> _Records supplied_

------------

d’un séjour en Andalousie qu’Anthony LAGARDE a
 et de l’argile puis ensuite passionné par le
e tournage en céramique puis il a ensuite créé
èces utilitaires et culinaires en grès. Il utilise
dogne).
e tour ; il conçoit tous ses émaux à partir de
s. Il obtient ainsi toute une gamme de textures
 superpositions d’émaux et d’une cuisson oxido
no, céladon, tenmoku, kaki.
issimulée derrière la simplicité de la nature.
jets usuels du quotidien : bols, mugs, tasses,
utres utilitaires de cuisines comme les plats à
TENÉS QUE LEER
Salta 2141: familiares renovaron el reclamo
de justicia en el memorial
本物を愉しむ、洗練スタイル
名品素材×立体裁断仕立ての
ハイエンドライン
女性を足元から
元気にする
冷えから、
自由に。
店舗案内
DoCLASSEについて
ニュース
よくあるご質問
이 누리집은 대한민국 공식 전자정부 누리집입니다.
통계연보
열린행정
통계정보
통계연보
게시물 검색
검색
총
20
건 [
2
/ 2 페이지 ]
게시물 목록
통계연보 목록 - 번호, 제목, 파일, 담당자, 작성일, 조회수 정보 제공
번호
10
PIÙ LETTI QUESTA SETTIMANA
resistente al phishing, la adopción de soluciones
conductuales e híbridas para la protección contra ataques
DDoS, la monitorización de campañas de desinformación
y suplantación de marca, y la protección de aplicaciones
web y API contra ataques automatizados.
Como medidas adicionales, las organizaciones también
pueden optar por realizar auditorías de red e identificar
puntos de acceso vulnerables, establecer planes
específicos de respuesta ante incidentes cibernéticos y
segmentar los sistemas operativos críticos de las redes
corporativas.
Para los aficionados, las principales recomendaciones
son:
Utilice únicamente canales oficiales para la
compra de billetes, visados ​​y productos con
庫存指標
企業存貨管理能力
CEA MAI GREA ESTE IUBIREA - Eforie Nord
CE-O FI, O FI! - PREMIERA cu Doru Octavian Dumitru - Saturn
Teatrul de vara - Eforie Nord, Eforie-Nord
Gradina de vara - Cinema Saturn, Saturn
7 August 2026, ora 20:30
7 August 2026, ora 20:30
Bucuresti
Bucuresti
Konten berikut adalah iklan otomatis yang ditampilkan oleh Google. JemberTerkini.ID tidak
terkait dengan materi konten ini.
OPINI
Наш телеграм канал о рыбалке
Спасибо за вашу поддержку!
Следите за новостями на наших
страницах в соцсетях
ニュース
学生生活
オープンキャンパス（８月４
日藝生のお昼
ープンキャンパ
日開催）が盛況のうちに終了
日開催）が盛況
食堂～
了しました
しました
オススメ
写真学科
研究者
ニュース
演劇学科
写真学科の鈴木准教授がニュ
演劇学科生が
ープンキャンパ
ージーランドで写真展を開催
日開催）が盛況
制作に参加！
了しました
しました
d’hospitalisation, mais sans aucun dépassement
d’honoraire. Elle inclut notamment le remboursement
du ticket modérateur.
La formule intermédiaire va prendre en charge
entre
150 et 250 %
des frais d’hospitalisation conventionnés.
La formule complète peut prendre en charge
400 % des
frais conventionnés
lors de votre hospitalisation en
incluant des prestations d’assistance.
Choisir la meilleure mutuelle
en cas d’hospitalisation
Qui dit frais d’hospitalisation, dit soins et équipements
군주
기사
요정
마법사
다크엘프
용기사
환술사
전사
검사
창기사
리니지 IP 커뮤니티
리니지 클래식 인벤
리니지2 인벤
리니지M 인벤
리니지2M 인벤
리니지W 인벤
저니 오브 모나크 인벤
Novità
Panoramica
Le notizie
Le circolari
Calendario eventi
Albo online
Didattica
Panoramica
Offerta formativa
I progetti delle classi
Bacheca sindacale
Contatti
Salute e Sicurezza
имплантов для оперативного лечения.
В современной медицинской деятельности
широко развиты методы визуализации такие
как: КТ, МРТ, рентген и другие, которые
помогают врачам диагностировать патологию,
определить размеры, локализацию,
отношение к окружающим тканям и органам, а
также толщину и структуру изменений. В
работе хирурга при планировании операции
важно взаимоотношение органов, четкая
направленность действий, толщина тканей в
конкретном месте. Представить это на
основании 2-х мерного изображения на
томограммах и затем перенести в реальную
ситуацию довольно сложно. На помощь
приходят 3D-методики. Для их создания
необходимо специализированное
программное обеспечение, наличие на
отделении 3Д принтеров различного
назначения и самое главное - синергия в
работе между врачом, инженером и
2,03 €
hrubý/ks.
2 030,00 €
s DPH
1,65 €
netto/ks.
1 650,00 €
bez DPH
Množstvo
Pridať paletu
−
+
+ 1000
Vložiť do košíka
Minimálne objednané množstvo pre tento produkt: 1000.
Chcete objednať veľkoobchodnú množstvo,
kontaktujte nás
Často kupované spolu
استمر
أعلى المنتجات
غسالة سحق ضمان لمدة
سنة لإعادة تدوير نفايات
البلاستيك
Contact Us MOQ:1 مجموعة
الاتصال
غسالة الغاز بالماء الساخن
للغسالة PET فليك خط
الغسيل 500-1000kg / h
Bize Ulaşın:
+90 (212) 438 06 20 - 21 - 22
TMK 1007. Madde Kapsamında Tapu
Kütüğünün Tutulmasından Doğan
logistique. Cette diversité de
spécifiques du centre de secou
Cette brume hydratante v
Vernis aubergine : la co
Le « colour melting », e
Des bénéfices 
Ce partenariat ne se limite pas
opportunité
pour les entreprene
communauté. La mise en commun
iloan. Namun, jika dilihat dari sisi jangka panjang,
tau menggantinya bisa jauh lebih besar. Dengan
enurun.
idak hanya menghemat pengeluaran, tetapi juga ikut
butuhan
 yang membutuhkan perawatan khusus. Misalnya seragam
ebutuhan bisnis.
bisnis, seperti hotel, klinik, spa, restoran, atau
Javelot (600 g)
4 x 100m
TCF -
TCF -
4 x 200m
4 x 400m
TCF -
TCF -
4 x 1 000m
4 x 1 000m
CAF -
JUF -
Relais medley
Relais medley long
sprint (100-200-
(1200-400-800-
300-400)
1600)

------------

Reproduce exactly the lines above from the line with "Offerta formativa" to the line with "приходят 3D-методики. Для их создания", including both, and add nothing.

> _Output for this exercise_
Offerta formativa
I progetti delle classi
Bacheca sindacale
Contatti
Salute e Sicurezza
имплантов для оперативного лечения.
В современной медицинской деятельности
широко развиты методы визуализации такие
как: КТ, МРТ, рентген и другие, которые
помогают врачам диагностировать патологию,
определить размеры, локализацию,
отношение к окружающим тканям и органам, а
также толщину и структуру изменений. В
работе хирурга при планировании операции
важно взаимоотношение органов, четкая
направленность действий, толщина тканей в
конкретном месте. Представить это на
основании 2-х мерного изображения на
томограммах и затем перенести в реальную
ситуацию довольно сложно. На помощь
приходят 3D-методики. Для их создания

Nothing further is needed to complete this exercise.